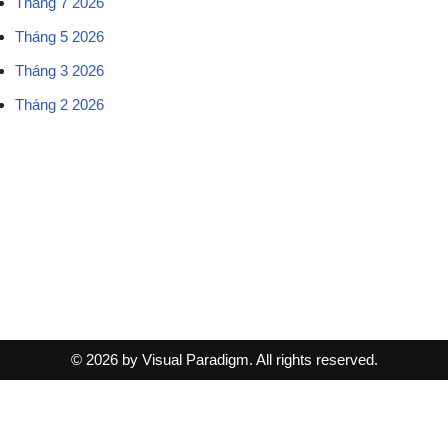
Tháng 7 2026
Tháng 5 2026
Tháng 3 2026
Tháng 2 2026
© 2026 by Visual Paradigm. All rights reserved.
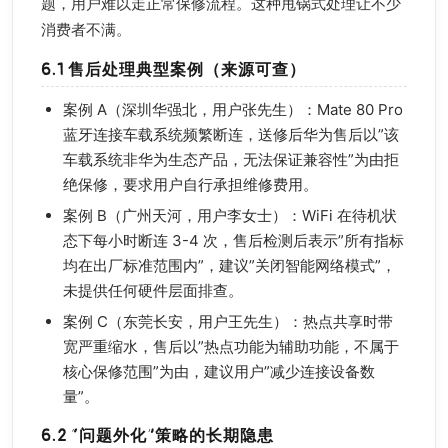
题，用户难以走正常保修流程。这种甩锅式处理让不少
消费者不满。
6.1 售后处理典型案例（来源可查）
案例 A（深圳华强北，用户张先生）：Mate 80 Pro
蓝牙连接车载系统频繁断连，送修后华为售后以”该
车载系统非华为生态产品，无法保证兼容性”为由拒
绝保修，要求用户自行承担维修费用。
案例 B（广州天河，用户李女士）：WiFi 在待机状
态下每小时断连 3-4 次，售后检测后表示”所有指标
均在出厂标准范围内”，建议”关闭智能网络模式”，
未提供任何硬件层面排查。
案例 C（东莞长安，用户王先生）：热点共享时带
宽严重缩水，售后以”热点功能为辅助功能，不属于
核心保修范围”为由，建议用户”减少连接设备数
量”。
6.2 “问题外化”策略的长期隐患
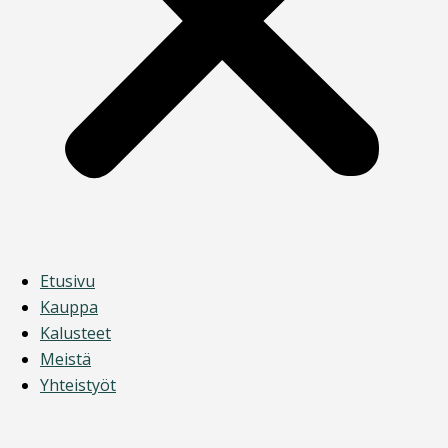
Etusivu
Kauppa
Kalusteet
Meistä
Yhteistyöt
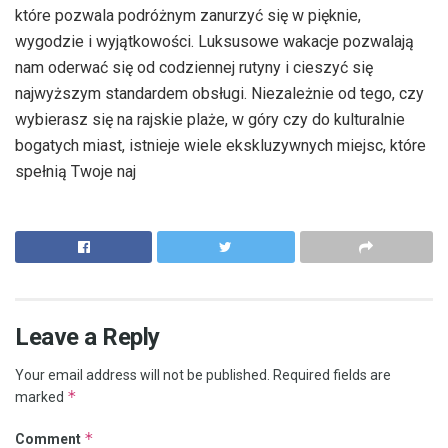
które pozwala podróżnym zanurzyć się w pięknie,
wygodzie i wyjątkowości. Luksusowe wakacje pozwalają
nam oderwać się od codziennej rutyny i cieszyć się
najwyższym standardem obsługi. Niezależnie od tego, czy
wybierasz się na rajskie plaże, w góry czy do kulturalnie
bogatych miast, istnieje wiele ekskluzywnych miejsc, które
spełnią Twoje naj
Leave a Reply
Your email address will not be published.
Required fields are
*
marked
*
Comment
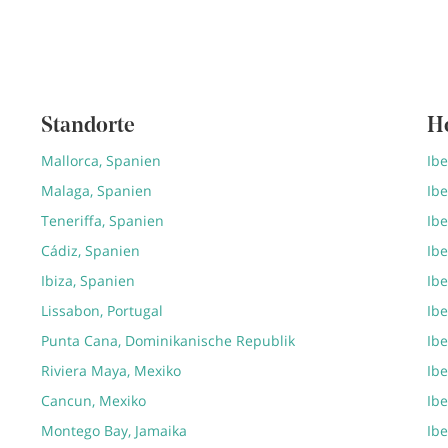
Standorte
H
Mallorca, Spanien
Ib
Malaga, Spanien
Ibe
Teneriffa, Spanien
Ibe
Cádiz, Spanien
Ibe
Ibiza, Spanien
Ibe
Lissabon, Portugal
Ibe
Punta Cana, Dominikanische Republik
Ibe
Riviera Maya, Mexiko
Ib
Cancun, Mexiko
Ibe
Montego Bay, Jamaika
Ibe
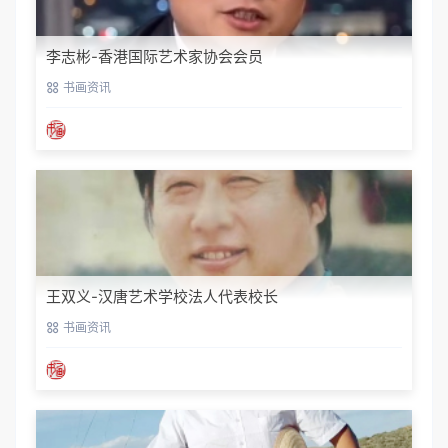
李志彬-香港国际艺术家协会会员
书画资讯
王双义-汉唐艺术学校法人代表校长
书画资讯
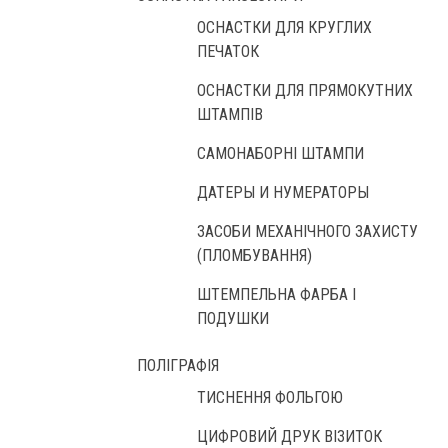
ОСНАСТКИ ДЛЯ КРУГЛИХ
ПЕЧАТОК
ОСНАСТКИ ДЛЯ ПРЯМОКУТНИХ
ШТАМПІВ
САМОНАБОРНІ ШТАМПИ
ДАТЕРЫ И НУМЕРАТОРЫ
ЗАСОБИ МЕХАНІЧНОГО ЗАХИСТУ
(ПЛОМБУВАННЯ)
ШТЕМПЕЛЬНА ФАРБА І
ПОДУШКИ
ПОЛІГРАФІЯ
ТИСНЕННЯ ФОЛЬГОЮ
ЦИФРОВИЙ ДРУК ВІЗИТОК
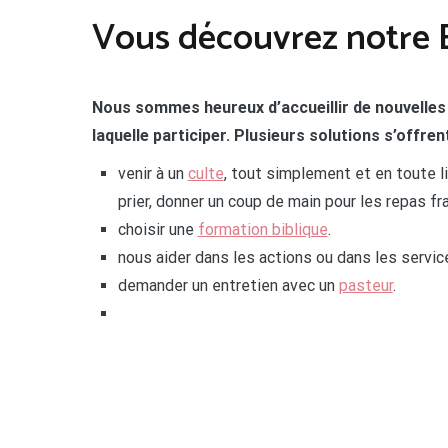
Vous découvrez notre Eg
Nous sommes heureux d’accueillir de nouvelles 
laquelle participer. Plusieurs solutions s’offren
venir à un
culte
, tout simplement et en toute l
prier, donner un coup de main pour les repas fra
choisir une
formation biblique
.
nous aider dans les actions ou dans les servic
demander un entretien avec un
pasteur
.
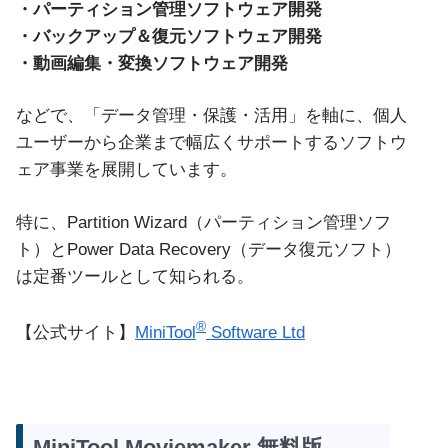
・パーティション管理ソフトウェア開発
・バックアップ＆復元ソフトウェア開発
・動画編集・変換ソフトウェア開発
などで、「データ管理・保護・活用」を軸に、個人
ユーザーから企業まで幅広くサポートするソフトウ
ェア事業を展開しています。
特に、Partition Wizard（パーティション管理ソフ
ト）とPower Data Recovery（データ復元ソフト）
は定番ツールとして知られる。
®
【公式サイト】
MiniTool
Software Ltd
MiniTool Moviemaker 無料版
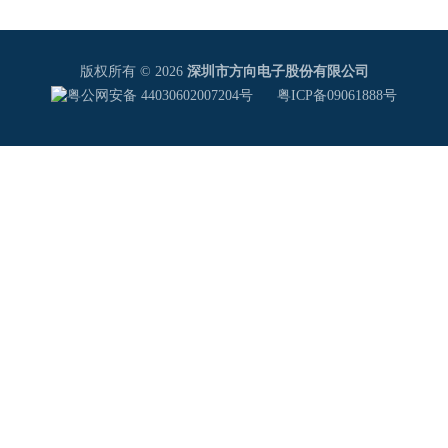
版权所有 © 2026
深圳市方向电子股份有限公司
粤公网安备 44030602007204号
粤ICP备09061888号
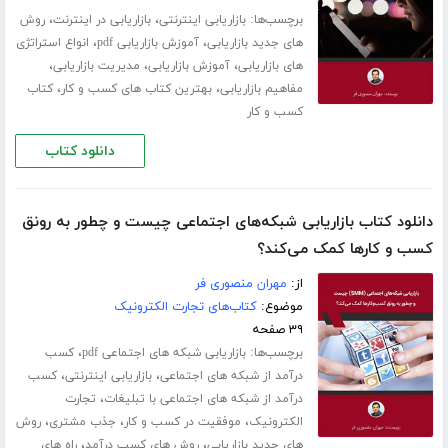
برچسب‌ها:
،
،
بازاریابی اینترنتی
بازاریابی در اینترنت
روش
،
،
های جدید بازاریابی
آموزش بازاریابی pdf
انواع استراتژی
،
،
،
های بازاریابی
آموزش بازاریابی
مدیریت بازاریابی
،
،
مفاهیم بازاریابی
بهترین کتاب های کسب و کار
کتاب
کسب و کار
دانلود کتاب
دانلود کتاب بازاریابی شبکه‌های اجتماعی چیست و چطور به رونق
کسب و‌ کارها کمک می‌کند؟
از:
مهران منصوری فر
موضوع:
کتاب‌های تجارت الکترونیک
۳۹ صفحه
برچسب‌ها:
،
بازاریابی شبکه های اجتماعی pdf
کسب
،
،
درآمد از شبکه های اجتماعی
بازاریابی اینترنتی
کسب
،
درآمد از شبکه های اجتماعی با تبلیغات
تجارت
،
،
،
الکترونیک
موفقیت در کسب و کار
جذب مشتری
روش
،
،
های جدید بازاریابی
روش های کسب درآمد
راه های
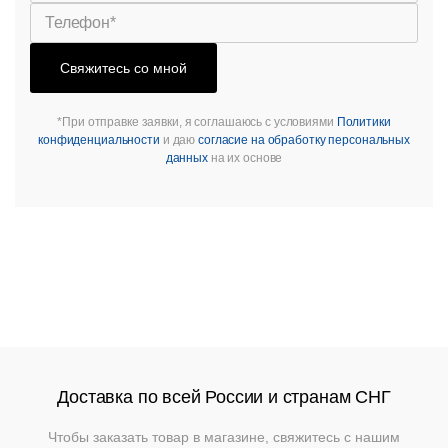
Свяжитесь со мной
*При отправке заявки, я соглашаюсь с условиями
Политики
конфиденциальности
и даю
согласие на обработку персональных
данных
на их основе
Доставка по всей России и странам СНГ
Чтобы заказать товар в магазине, свяжитесь с нашим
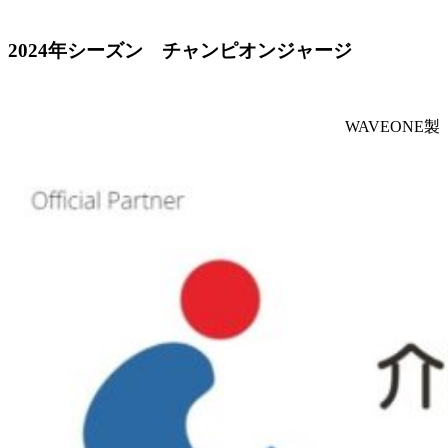
2024年シーズン チャンピオンジャージ
WAVEONE製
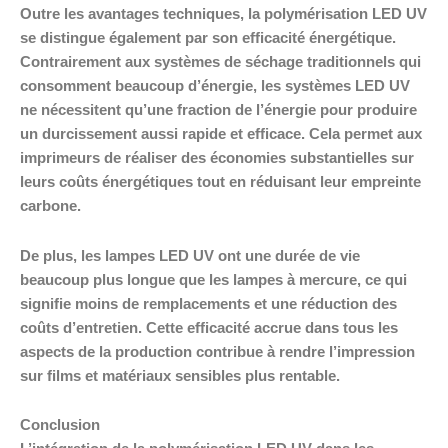
Outre les avantages techniques, la polymérisation LED UV
se distingue également par son efficacité énergétique.
Contrairement aux systèmes de séchage traditionnels qui
consomment beaucoup d’énergie, les systèmes LED UV
ne nécessitent qu’une fraction de l’énergie pour produire
un durcissement aussi rapide et efficace. Cela permet aux
imprimeurs de réaliser des économies substantielles sur
leurs coûts énergétiques tout en réduisant leur empreinte
carbone.
De plus, les lampes LED UV ont une durée de vie
beaucoup plus longue que les lampes à mercure, ce qui
signifie moins de remplacements et une réduction des
coûts d’entretien. Cette efficacité accrue dans tous les
aspects de la production contribue à rendre l’impression
sur films et matériaux sensibles plus rentable.
Conclusion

## What the task asks:
Your copy must match the records above exactly, apart from the pictures, which are excluded.

## Response:
Tháng 7 2026
Tháng 5 2026
Tháng 3 2026
Tháng 2 2026
© 2026 by Visual Paradigm. All rights reserved.
题，用户难以走正常保修流程。这种甩锅式处理让不少
消费者不满。
6.1 售后处理典型案例（来源可查）
案例 A（深圳华强北，用户张先生）：Mate 80 Pro
蓝牙连接车载系统频繁断连，送修后华为售后以”该
车载系统非华为生态产品，无法保证兼容性”为由拒
绝保修，要求用户自行承担维修费用。
案例 B（广州天河，用户李女士）：WiFi 在待机状
态下每小时断连 3-4 次，售后检测后表示”所有指标
均在出厂标准范围内”，建议”关闭智能网络模式”，
未提供任何硬件层面排查。
案例 C（东莞长安，用户王先生）：热点共享时带
宽严重缩水，售后以”热点功能为辅助功能，不属于
核心保修范围”为由，建议用户”减少连接设备数
量”。
6.2 “问题外化”策略的长期隐患
Etusivu
Kauppa
Kalusteet
Meistä
Yhteistyöt
które pozwala podróżnym zanurzyć się w pięknie,
wygodzie i wyjątkowości. Luksusowe wakacje pozwalają
nam oderwać się od codziennej rutyny i cieszyć się
najwyższym standardem obsługi. Niezależnie od tego, czy
wybierasz się na rajskie plaże, w góry czy do kulturalnie
bogatych miast, istnieje wiele ekskluzywnych miejsc, które
spełnią Twoje naj
Leave a Reply
Your email address will not be published.
Required fields are
*
marked
*
Comment
Standorte
H
Mallorca, Spanien
Ib
Malaga, Spanien
Ibe
Teneriffa, Spanien
Ibe
Cádiz, Spanien
Ibe
Ibiza, Spanien
Ibe
Lissabon, Portugal
Ibe
Punta Cana, Dominikanische Republik
Ibe
Riviera Maya, Mexiko
Ib
Cancun, Mexiko
Ibe
Montego Bay, Jamaika
Ibe
李志彬-香港国际艺术家协会会员
书画资讯
王双义-汉唐艺术学校法人代表校长
书画资讯
ОСНАСТКИ ДЛЯ КРУГЛИХ
ПЕЧАТОК
ОСНАСТКИ ДЛЯ ПРЯМОКУТНИХ
ШТАМПІВ
САМОНАБОРНІ ШТАМПИ
ДАТЕРЫ И НУМЕРАТОРЫ
ЗАСОБИ МЕХАНІЧНОГО ЗАХИСТУ
(ПЛОМБУВАННЯ)
ШТЕМПЕЛЬНА ФАРБА І
ПОДУШКИ
ПОЛІГРАФІЯ
ТИСНЕННЯ ФОЛЬГОЮ
ЦИФРОВИЙ ДРУК ВІЗИТОК
Vous découvrez notre Eg
Nous sommes heureux d’accueillir de nouvelles 
laquelle participer. Plusieurs solutions s’offren
venir à un
culte
, tout simplement et en toute l
prier, donner un coup de main pour les repas fra
choisir une
formation biblique
.
nous aider dans les actions ou dans les servic
demander un entretien avec un
pasteur
.
・パーティション管理ソフトウェア開発
・バックアップ＆復元ソフトウェア開発
・動画編集・変換ソフトウェア開発
などで、「データ管理・保護・活用」を軸に、個人
ユーザーから企業まで幅広くサポートするソフトウ
ェア事業を展開しています。
特に、Partition Wizard（パーティション管理ソフ
ト）とPower Data Recovery（データ復元ソフト）
は定番ツールとして知られる。
®
【公式サイト】
MiniTool
Software Ltd
MiniTool Moviemaker 無料版
版权所有 © 2026
深圳市方向电子股份有限公司
粤公网安备 44030602007204号
粤ICP备09061888号
برچسب‌ها:
،
،
بازاریابی اینترنتی
بازاریابی در اینترنت
روش
،
،
های جدید بازاریابی
آموزش بازاریابی pdf
انواع استراتژی
،
،
،
های بازاریابی
آموزش بازاریابی
مدیریت بازاریابی
،
،
مفاهیم بازاریابی
بهترین کتاب های کسب و کار
کتاب
کسب و کار
دانلود کتاب
دانلود کتاب بازاریابی شبکه‌های اجتماعی چیست و چطور به رونق
کسب و‌ کارها کمک می‌کند؟
از:
مهران منصوری فر
موضوع:
کتاب‌های تجارت الکترونیک
۳۹ صفحه
برچسب‌ها:
،
بازاریابی شبکه های اجتماعی pdf
کسب
،
،
درآمد از شبکه های اجتماعی
بازاریابی اینترنتی
کسب
،
درآمد از شبکه های اجتماعی با تبلیغات
تجارت
،
،
،
الکترونیک
موفقیت در کسب و کار
جذب مشتری
روش
،
،
های جدید بازاریابی
روش های کسب درآمد
راه های
Свяжитесь со мной
*При отправке заявки, я соглашаюсь с условиями
Политики
конфиденциальности
и даю
согласие на обработку персональных
данных
на их основе
Доставка по всей России и странам СНГ
Чтобы заказать товар в магазине, свяжитесь с нашим
2024年シーズン チャンピオンジャージ
WAVEONE製
Outre les avantages techniques, la polymérisation LED UV
se distingue également par son efficacité énergétique.
Contrairement aux systèmes de séchage traditionnels qui
consomment beaucoup d’énergie, les systèmes LED UV
ne nécessitent qu’une fraction de l’énergie pour produire
un durcissement aussi rapide et efficace. Cela permet aux
imprimeurs de réaliser des économies substantielles sur
leurs coûts énergétiques tout en réduisant leur empreinte
carbone.
De plus, les lampes LED UV ont une durée de vie
beaucoup plus longue que les lampes à mercure, ce qui
signifie moins de remplacements et une réduction des
coûts d’entretien. Cette efficacité accrue dans tous les
aspects de la production contribue à rendre l’impression
sur films et matériaux sensibles plus rentable.
Conclusion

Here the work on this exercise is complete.